START RECORDS FOR THIS TASK

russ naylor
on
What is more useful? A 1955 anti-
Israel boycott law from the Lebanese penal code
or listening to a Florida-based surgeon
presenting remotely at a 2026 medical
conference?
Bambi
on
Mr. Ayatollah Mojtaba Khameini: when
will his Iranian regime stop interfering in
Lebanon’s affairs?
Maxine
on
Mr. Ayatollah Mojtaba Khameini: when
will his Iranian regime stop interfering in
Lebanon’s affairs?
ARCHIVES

END RECORDS FOR THIS TASK

■ TASK STATEMENT ■
Copy every record exactly, leaving each line intact.

■ RESPONSE BELOW ■
russ naylor
on
What is more useful? A 1955 anti-
Israel boycott law from the Lebanese penal code
or listening to a Florida-based surgeon
presenting remotely at a 2026 medical
conference?
Bambi
on
Mr. Ayatollah Mojtaba Khameini: when
will his Iranian regime stop interfering in
Lebanon’s affairs?
Maxine
on
Mr. Ayatollah Mojtaba Khameini: when
will his Iranian regime stop interfering in
Lebanon’s affairs?
ARCHIVES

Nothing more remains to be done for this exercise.